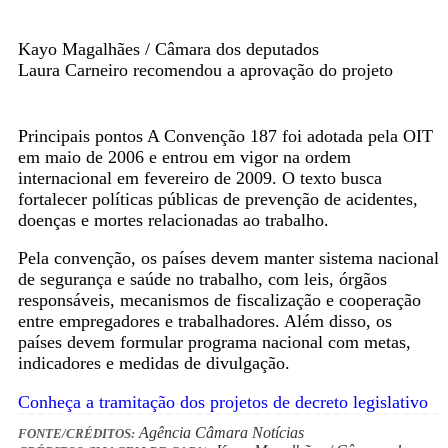
Kayo Magalhães / Câmara dos deputados
Laura Carneiro recomendou a aprovação do projeto
Principais pontos A Convenção 187 foi adotada pela OIT
em maio de 2006 e entrou em vigor na ordem
internacional em fevereiro de 2009. O texto busca
fortalecer políticas públicas de prevenção de acidentes,
doenças e mortes relacionadas ao trabalho.
Pela convenção, os países devem manter sistema nacional
de segurança e saúde no trabalho, com leis, órgãos
responsáveis, mecanismos de fiscalização e cooperação
entre empregadores e trabalhadores. Além disso, os
países devem formular programa nacional com metas,
indicadores e medidas de divulgação.
Conheça a tramitação dos projetos de decreto legislativo
Agência Câmara Notícias
FONTE/CRÉDITOS:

▸ **Task goal**: The lines to report are those in the material above that contain the word "Câmara"; copy every one of them.

▸ **Response**:
Kayo Magalhães / Câmara dos deputados
Agência Câmara Notícias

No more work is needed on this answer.